-- Aim of the exercise --
Range to reproduce from the entries below: the line with "Jetzt einreichen: OÖ", the line with "zeichnet engagierte Menschen, Vereine und", and every line in between. Give them exactly and give nothing else.

Items listed in a dataset
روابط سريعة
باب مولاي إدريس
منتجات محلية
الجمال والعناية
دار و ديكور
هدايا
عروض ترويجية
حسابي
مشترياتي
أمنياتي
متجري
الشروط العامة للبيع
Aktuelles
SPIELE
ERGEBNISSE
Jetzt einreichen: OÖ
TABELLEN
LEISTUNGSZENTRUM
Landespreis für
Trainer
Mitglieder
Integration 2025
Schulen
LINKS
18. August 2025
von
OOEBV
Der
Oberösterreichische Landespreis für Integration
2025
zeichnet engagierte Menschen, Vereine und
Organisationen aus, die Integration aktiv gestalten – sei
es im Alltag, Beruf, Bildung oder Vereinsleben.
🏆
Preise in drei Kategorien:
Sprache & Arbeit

==

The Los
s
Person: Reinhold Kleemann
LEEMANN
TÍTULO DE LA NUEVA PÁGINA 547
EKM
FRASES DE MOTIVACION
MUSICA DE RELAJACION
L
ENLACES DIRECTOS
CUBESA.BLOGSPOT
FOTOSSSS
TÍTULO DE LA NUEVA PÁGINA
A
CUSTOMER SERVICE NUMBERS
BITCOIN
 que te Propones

-- Solution to the problem --
Jetzt einreichen: OÖ
TABELLEN
LEISTUNGSZENTRUM
Landespreis für
Trainer
Mitglieder
Integration 2025
Schulen
LINKS
18. August 2025
von
OOEBV
Der
Oberösterreichische Landespreis für Integration
2025
zeichnet engagierte Menschen, Vereine und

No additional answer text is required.